“Today, when I tried to login to my Gmail account I saw a certificate warning in Chrome,” someone using the screen name “alibo” wrote. “I think my ISP or my government did this attack (because I live in Iran and you may hear something about the story of Comodo hacker!)” Alibo then posted a screenshot and the text of the certificate. The screenshot page was not accessible."
Who were the naive idiots who said the Comodo reseller who got hacked in March was the job of one guy and had nothing to do with Iranian government?
Those idiots should not be in the security business…they rather believe a propoganda put out by the attackers than their fellow security professionals.
We should list those Idiot’s names so that they know how stupid they have been!
"According to DigiNotar, they're not able to track which rogue certificates were generated," said Schouwenberg in a Wednesday blog . "So more of these rogue certificates may be out there. How is this possible? Either DigiNotar performs no logging of the certificates they create or their logs got cleaned out during the attack."
Who were the so called “Security Professionals” who said the people who attacked Comodo was not “state sponsered” but a 21 year old kid looking for notarity? I did say the very same people who attacked Comodo would continue to attack as they needed the “key” that CA’s hold to decrypt communication.
Those people should NOT be in security business as they were naive enough to take “criminal’s word” vs their fellow security professionals.

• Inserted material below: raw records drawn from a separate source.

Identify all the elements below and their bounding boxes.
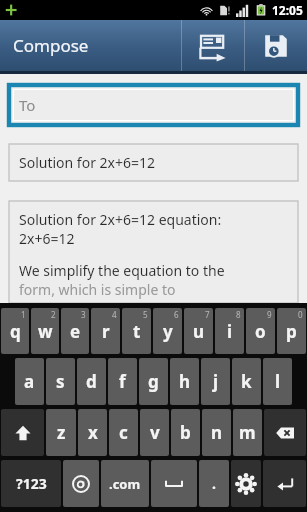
staticText: Solution for 2x+6=12 equation: bbox=[19, 210, 222, 229]
button[interactable]: e bbox=[61, 308, 89, 354]
staticText: 6 bbox=[174, 309, 179, 320]
button[interactable]: g bbox=[139, 358, 168, 405]
button[interactable]: u bbox=[184, 308, 213, 354]
button[interactable]: q bbox=[1, 308, 29, 354]
staticText: 2x+6=12 bbox=[19, 229, 75, 248]
button[interactable]: z bbox=[46, 409, 76, 456]
staticText: d bbox=[86, 370, 97, 393]
button[interactable]: b bbox=[171, 409, 200, 456]
staticText: y bbox=[163, 320, 173, 343]
button[interactable]: d bbox=[77, 358, 106, 405]
staticText: i bbox=[227, 320, 233, 343]
button[interactable]: c bbox=[109, 409, 138, 456]
button[interactable]: n bbox=[202, 409, 231, 456]
staticText: f bbox=[119, 370, 126, 393]
staticText: c bbox=[119, 421, 128, 444]
button[interactable]: h bbox=[170, 358, 199, 405]
button[interactable]: w bbox=[31, 308, 59, 354]
staticText: s bbox=[56, 370, 65, 393]
staticText: 3 bbox=[81, 309, 86, 320]
staticText: Solution for 2x+6=12 bbox=[19, 153, 156, 172]
button[interactable]: j bbox=[201, 358, 230, 405]
button[interactable]: t bbox=[122, 308, 151, 354]
button[interactable]: Space bbox=[151, 460, 197, 507]
staticText: m bbox=[239, 421, 256, 444]
staticText: 12:05 bbox=[272, 2, 303, 18]
button[interactable]: Send bbox=[182, 20, 244, 71]
staticText: 2 bbox=[51, 309, 56, 320]
staticText: g bbox=[148, 370, 159, 393]
button[interactable]: i bbox=[215, 308, 244, 354]
button[interactable]: At sign bbox=[63, 460, 99, 507]
button[interactable]: r bbox=[91, 308, 120, 354]
staticText: k bbox=[241, 370, 252, 393]
staticText: 5 bbox=[143, 309, 148, 320]
staticText: j bbox=[213, 370, 219, 393]
button[interactable]: To bbox=[9, 85, 298, 125]
button[interactable]: m bbox=[233, 409, 262, 456]
button[interactable]: . bbox=[199, 460, 229, 507]
button[interactable]: Settings bbox=[231, 460, 261, 507]
staticText: b bbox=[180, 421, 191, 444]
button[interactable]: s bbox=[46, 358, 75, 405]
button[interactable]: p bbox=[277, 308, 306, 354]
button[interactable]: Enter bbox=[263, 460, 306, 507]
button[interactable]: Save draft bbox=[245, 20, 307, 71]
staticText: a bbox=[24, 370, 35, 393]
button[interactable]: y bbox=[153, 308, 182, 354]
staticText: We simplify the equation to the bbox=[19, 261, 225, 280]
staticText: n bbox=[211, 421, 223, 444]
staticText: ?123 bbox=[16, 474, 47, 493]
staticText: 9 bbox=[267, 309, 272, 320]
staticText: z bbox=[57, 421, 66, 444]
staticText: p bbox=[286, 320, 297, 343]
staticText: . bbox=[212, 474, 216, 493]
button[interactable]: v bbox=[140, 409, 169, 456]
staticText: w bbox=[38, 320, 53, 343]
staticText: t bbox=[133, 320, 141, 343]
staticText: form, which is simple to bbox=[19, 280, 176, 299]
button[interactable]: Solution for 2x+6=12 equation: bbox=[9, 201, 298, 303]
button[interactable]: .com bbox=[101, 460, 149, 507]
button[interactable]: a bbox=[15, 358, 44, 405]
staticText: 4 bbox=[112, 309, 117, 320]
staticText: 8 bbox=[236, 309, 241, 320]
staticText: o bbox=[255, 320, 266, 343]
button[interactable]: o bbox=[246, 308, 275, 354]
button[interactable]: Backspace bbox=[264, 409, 306, 456]
staticText: 1 bbox=[21, 309, 26, 320]
staticText: To bbox=[19, 95, 36, 115]
staticText: q bbox=[10, 320, 21, 343]
staticText: v bbox=[150, 421, 160, 444]
staticText: .com bbox=[109, 475, 141, 493]
button[interactable]: l bbox=[263, 358, 292, 405]
staticText: r bbox=[102, 320, 110, 343]
staticText: 7 bbox=[205, 309, 210, 320]
button[interactable]: ?123 bbox=[1, 460, 61, 507]
button[interactable]: Solution for 2x+6=12 bbox=[9, 144, 298, 181]
button[interactable]: f bbox=[108, 358, 137, 405]
staticText: h bbox=[179, 370, 191, 393]
staticText: x bbox=[88, 421, 98, 444]
button[interactable]: Shift bbox=[1, 409, 44, 456]
staticText: Compose bbox=[13, 34, 89, 57]
staticText: e bbox=[70, 320, 81, 343]
staticText: l bbox=[275, 370, 281, 393]
staticText: u bbox=[193, 320, 205, 343]
button[interactable]: x bbox=[78, 409, 107, 456]
staticText: 0 bbox=[298, 309, 303, 320]
button[interactable]: k bbox=[232, 358, 261, 405]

Their name should be in the Most Naive Security Professional list!!!
Late Tuesday, Mozilla shipped updates for Firefox 6 and Firefox 3.6 that added DigiNotar's root certificate to those browsers' blacklists. Google has updated Chrome 13 and Chrome 14 -- the latter currently in beta testing -- to do the same.
Question : did Comodo implement the same security measure in Dragon?
The blocking of bad certificate serial numbers list is hard coded, it’s part of the core. However, Chrome and all it’s offshoots, like Dragon, use other peoples root certificate databases. On Windows, Chrome uses the Microsoft Root Certificate store, on Linux it uses the Mozilla NSS shared database and on OSX it uses the MacOS X’s keychain.
We're revoking trust for SSL certificates issued by DigiNotar-controlled intermediate CAs used by the Dutch PKIoverheid program. For more details about the security issues see the Google Security Blog post about DigiNotar and an update from Mozilla, who is also moving to revoke trust in these certificates.